Elizabeth reported that the replacement of the water main underneath the Pinehurst Steps threatened the community garden there, and that prompt action by the 181st Street Beautification Project triggered an extraordinarily positive reaction: the City amended the plans to accommodate all the concerns raised by the Project. HHOC applauds both the Project and the City for this unusual lesson in how civic action can actually work!

The Federal Bureau of Prisons sent follow-up correspondence to HHOC’s letters last Fall, stating that approval of a the halfway house for federal offenders on 182nd Street has been denied, and moreover that they will require appropriate community input on any subsequent RFP Reponses.

More good news: The Campaign for Fiscal Equity has won its landmark court case against the State Government concerning the unfair distribution of tax dollars for education, amounting to about $2000 additional per NYC schoolchild.
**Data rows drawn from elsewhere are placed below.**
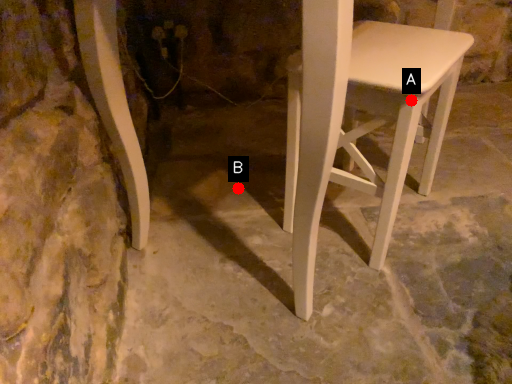 Question: Two points are circled on the image, labeled by A and B beside each circle. Which point appears closest to the camera in this image?

Choices:
 (A) A is closer
 (B) B is closer

Answer: (A) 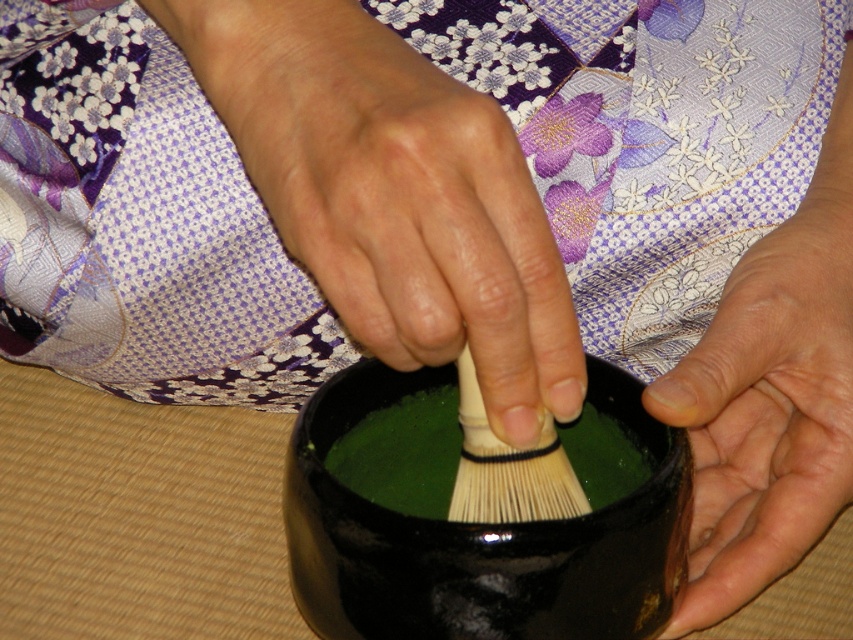 Question: Which of the following is the farthest from the observer?

Choices:
 (A) black glossy bowl at center
 (B) white bristle brush at center
 (C) smooth skin palm at lower right

Answer: (C)

Question: Does black glossy bowl at center come behind white bristle brush at center?

Choices:
 (A) no
 (B) yes

Answer: (A)

Question: Which object appears farthest from the camera in this image?

Choices:
 (A) black glossy bowl at center
 (B) smooth beige brush at center
 (C) white bristle brush at center

Answer: (C)

Question: Which point appears closest to the camera in this image?

Choices:
 (A) (454, 492)
 (B) (793, 356)
 (C) (281, 38)
 (D) (389, 531)

Answer: (C)

Question: Does smooth skin palm at lower right appear on the right side of white bristle brush at center?

Choices:
 (A) yes
 (B) no

Answer: (A)

Question: Where is black glossy bowl at center located in relation to white bristle brush at center in the image?

Choices:
 (A) above
 (B) below

Answer: (B) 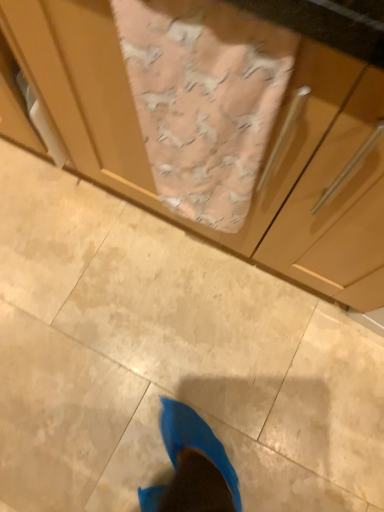 Question: Can matte wood cabinet at center be found inside pink fabric at center?

Choices:
 (A) yes
 (B) no

Answer: (B)

Question: Considering the relative sizes of pink fabric at center and matte wood cabinet at center in the image provided, is pink fabric at center taller than matte wood cabinet at center?

Choices:
 (A) yes
 (B) no

Answer: (B)

Question: Is pink fabric at center with matte wood cabinet at center?

Choices:
 (A) yes
 (B) no

Answer: (B)

Question: From a real-world perspective, is pink fabric at center on top of matte wood cabinet at center?

Choices:
 (A) yes
 (B) no

Answer: (A)

Question: Is pink fabric at center positioned with its back to matte wood cabinet at center?

Choices:
 (A) no
 (B) yes

Answer: (B)

Question: Is pink fabric at center closer to the viewer compared to matte wood cabinet at center?

Choices:
 (A) no
 (B) yes

Answer: (A)

Question: Is matte wood cabinet at center next to pink fabric at center and touching it?

Choices:
 (A) yes
 (B) no

Answer: (B)

Question: Is matte wood cabinet at center far away from pink fabric at center?

Choices:
 (A) yes
 (B) no

Answer: (B)

Question: Considering the relative positions of matte wood cabinet at center and pink fabric at center in the image provided, is matte wood cabinet at center to the left of pink fabric at center from the viewer's perspective?

Choices:
 (A) no
 (B) yes

Answer: (B)

Question: Considering the relative sizes of matte wood cabinet at center and pink fabric at center in the image provided, is matte wood cabinet at center taller than pink fabric at center?

Choices:
 (A) yes
 (B) no

Answer: (A)

Question: From a real-world perspective, is matte wood cabinet at center over pink fabric at center?

Choices:
 (A) yes
 (B) no

Answer: (B)

Question: From the image's perspective, is matte wood cabinet at center on pink fabric at center?

Choices:
 (A) yes
 (B) no

Answer: (A)

Question: From a real-world perspective, is pink fabric at center positioned above or below matte wood cabinet at center?

Choices:
 (A) above
 (B) below

Answer: (A) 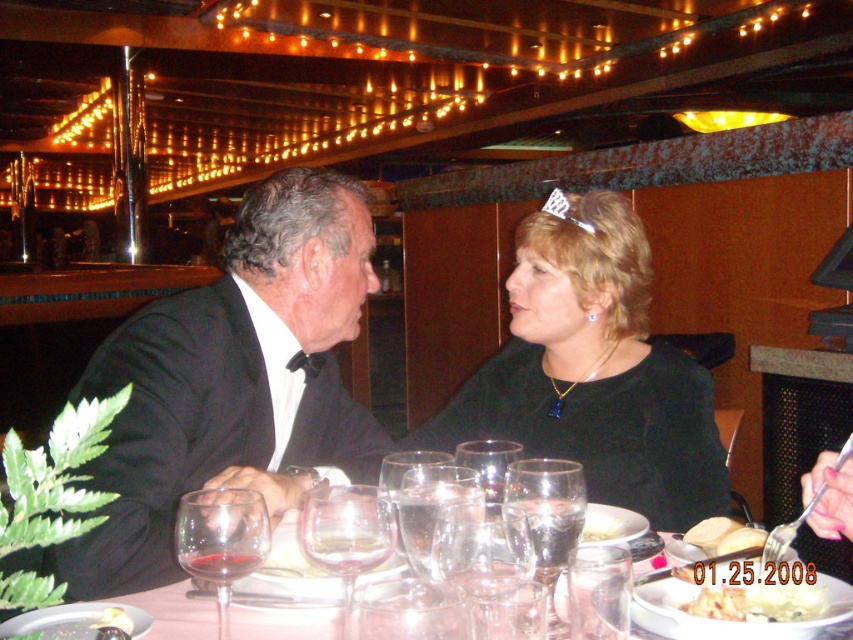 Who is more distant from viewer, (442, 481) or (241, 572)?

The point (442, 481) is behind.

Image resolution: width=853 pixels, height=640 pixels. Find the location of `transparent glass at table center`. transparent glass at table center is located at coordinates (427, 516).

Looking at this image, measure the distance between clear glassware at center and camera.

clear glassware at center and camera are 34.87 inches apart.

Does clear glassware at center appear under silver metallic tiara at upper center?

Yes, clear glassware at center is below silver metallic tiara at upper center.

Between point (271, 620) and point (560, 204), which one is positioned behind?

The point (560, 204) is more distant.

Locate an element on the screen. clear glassware at center is located at coordinates (173, 612).

Describe the element at coordinates (345, 534) in the screenshot. The height and width of the screenshot is (640, 853). I see `clear glass wine glass at table center` at that location.

Is clear glass wine glass at table center smaller than white bread at lower right?

Incorrect, clear glass wine glass at table center is not smaller in size than white bread at lower right.

This screenshot has height=640, width=853. Describe the element at coordinates (345, 534) in the screenshot. I see `clear glass wine glass at table center` at that location.

At what (x,y) coordinates should I click in order to perform the action: click on clear glass wine glass at table center. Please return your answer as a coordinate pair (x, y). This screenshot has width=853, height=640. Looking at the image, I should click on (345, 534). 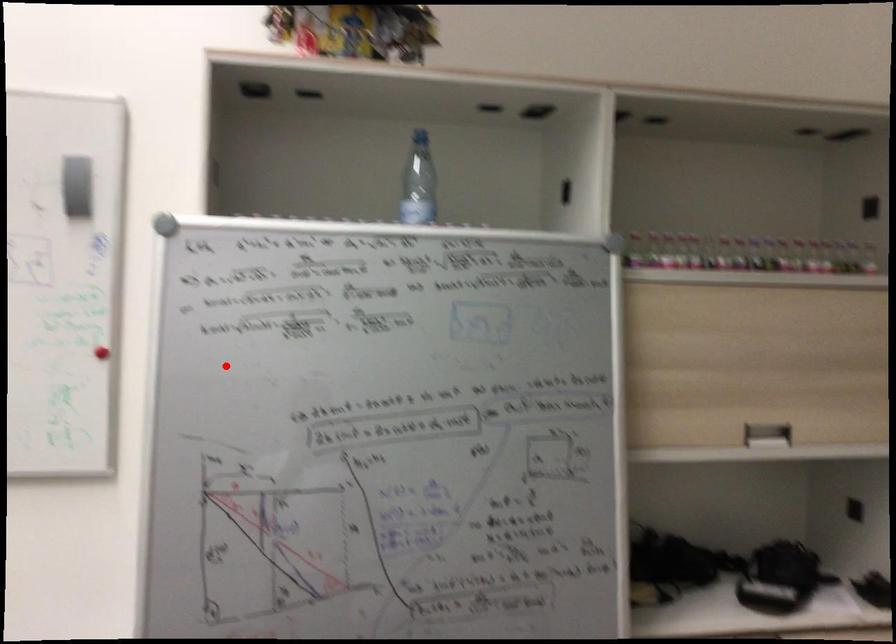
As the plaintiff in that action, this neighborhood's own Robert Jackson was instrumental in the effort; at a Community School Board meeting last week, Elizabeth presented him with a Community Contributor Award on behalf of HHOC. It was also agreed to send a letter thanking the law firm of Simpson Thacher Bartlett, which performed $12 million worth of pro bono legal work to the case. (Another contender for the Government Not Supporting its Own Award: Albany spent $11 million of our tax dollars fighting this suit, and is now appealing the judgement, using a law firm in Georgia. Never mind spending tax money to prevent tax money from being equitably distributed among the state's schoolkids ? there aren't enough lawyers in New York?)

Lauren Zarambo, designer of the 187th St. frieze, has modified the design to be used as HHOC letterhead. Several possible versions were circulated for discussion at the next meeting.

It was pointed out that www.simonesong.com has photo portraits and accompanying interview text of interesting neighborhood folk based on their successful photo exhibit (click on "who is Hudson Heights" on their website); Friends of Ft. Tryon Park is having a gathering [before this publication comes out]; and other suchlike announcements.

The meeting was adjourned at 9:30 p.m. and the next meeting was set for February 26th at Simone Song Properties, 241 Cabrini Blvd., at 7:15 sharp.